Inside a Car with its own Mind
LiDAR vs Computer Vision explained
Imagine if you didn’t have eyes. 👀
Of course, now you wouldn’t be able to see… without any help. You could use a dog or blind cane to help, but there would still be a high chance of you getting hurt, and that’s the same with cars. Cars are like you without eyes; they need someone’s help to be their eyes.
Right now, 1.35 million people die each year from car crashes since they didn’t do a good job of being in the car’s eyes, so people decided to fix that. People created self-driving cars or autonomous vehicles, which are cars with eyes and a good brain (although it’s still like humans since it needs to learn first).
A self-driving car is its name; it drives by itself, but how? Of course, like we need our senses to survive, these cars need some way to detect their surroundings to survive, so they use different cameras. There are many ways the car can see because it can use radar, cameras, radios and ultrasound. Of course, any vehicle can not just pop the cameras on and move; it needs some help from the humans.
I have made another article on Intro to self-driving cars. Here is a quick recap:
RECAP:
Five physical features make the vehicle autonomous:
- Computer Vision
- Sensor Fusion
- Localization
- Path Planning
- Control
Computer vision and sensor fusion work together to get an understanding of the environment. Localization uses guidance points to detect where it is and where to go. Path planning is what detects where it can drive and should be driving. Control is combining the information to control what it’s trying to do.
If you want more information on this topic, read my other article, which discusses the fundamentals of autonomous vehicles: (give link once published)
So you may be asking, “where is the real explanation? I came here to learn about LiDAR and Computer Vision?”, then let’s drive right into it 🚗 !
🖲 LiDAR
LiDAR stands for Light Detection And Ranging. You may have heard of LiDAR before because autonomous vehicles are not the only use for them.
They can be used to create high-resolution maps or viewing certain areas. Before LiDAR being the primary use of autonomous vehicles, it was used for archeology and agriculture since they needed models of the land.
A LiDAR sensor is a camera that sits on top of the car and is always spinning, which provides a 360° view. While spinning, it uses pulses of ultraviolet light (which sometimes can be visible or infrared)to detect objects in its surroundings. These pulses get the distance between the car and the range of the object. It gets this accurate distance by measuring how long it takes for the light to return to the sensor itself. There is a specific formula which is:
( D = (Et x c)/2 )
For example, if the LiDAR sensor spots a traffic light in the middle of the road, it sends the laser there back, then records the data of the elapsed time[Et]. It uses the speed of light [C] and then multiplies them both then divides it by two to get the total distance[D].
This process can work up to 60m away from the camera and finds the distance of the objects by firing 100,000s beams per second.

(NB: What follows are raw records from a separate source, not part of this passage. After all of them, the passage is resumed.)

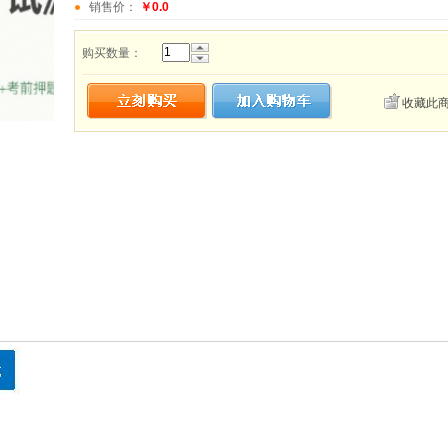
销售价：
￥0.0
购买数量：
收藏此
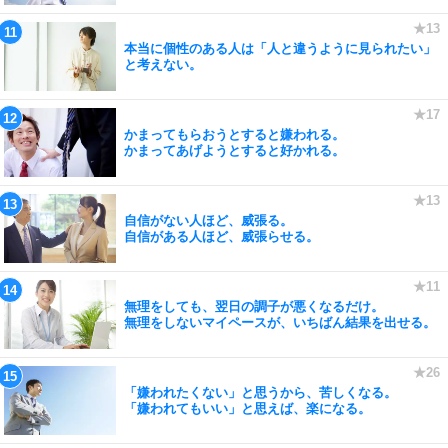
本当に個性のある人は「人と違うように見られたい」
と考えない。
かまってもらおうとすると嫌われる。
かまってあげようとすると好かれる。
自信がない人ほど、威張る。
自信がある人ほど、威張らせる。
無理をしても、翌日の調子が悪くなるだけ。
無理をしないマイペースが、いちばん結果を出せる。
「嫌われたくない」と思うから、苦しくなる。
「嫌われてもいい」と思えば、楽になる。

The significance of doing this is to detect if there is anything the car should avoid like pedestrians, road work or almost anything on the road.
For example, if the car sees a pedestrian randomly on the road, it can get the distance and slow down just in time to stop the collision.
Since the LiDAR sensor is sending off thousands of beams of light almost every second, it almost creates a 3d visual map since it knows about everything around it. This map is created using software that provides information to the car about its surroundings. This helps the vehicle get a full scope of the environment, allowing the vehicle to drive in almost any type of condition.
LiDAR needs to use coordination with the cameras because it cannot process everything on its own. LiDAR processes in 3 steps.
- Clustering. When lidar senses the rough shape of what is around, it making the objects become something recognizable
- Classification. When the things it’s already roughly scanned, they can be identified and classified.
- Modelling. The objects which are identified are being predicted as to all of the possible movements it can go.
Now you know what LiDAR is and how it works, many self-driving car companies use it. Some of the most popular and more significant companies that make the autonomous vehicles using LiDAR are:
- Waymo
- Argo AI
- Cruise
- Aurora
- Mobileye
These companies all began at different times, but Waymo is the most popular out of them(I’ll focus more on Waymo’s recent developments with LiDAR). Waymo began to be a self-driving car project in 2009, having Google as its parent. Waymo has also partnered with some truck and car companies like Volvo in the past. Unlike Tesla (which I will discuss later), Waymo’s vehicles haven’t reached the roads nationally yet and are still developing. Waymo is currently at level 4 of automation which is the second last level before full automation.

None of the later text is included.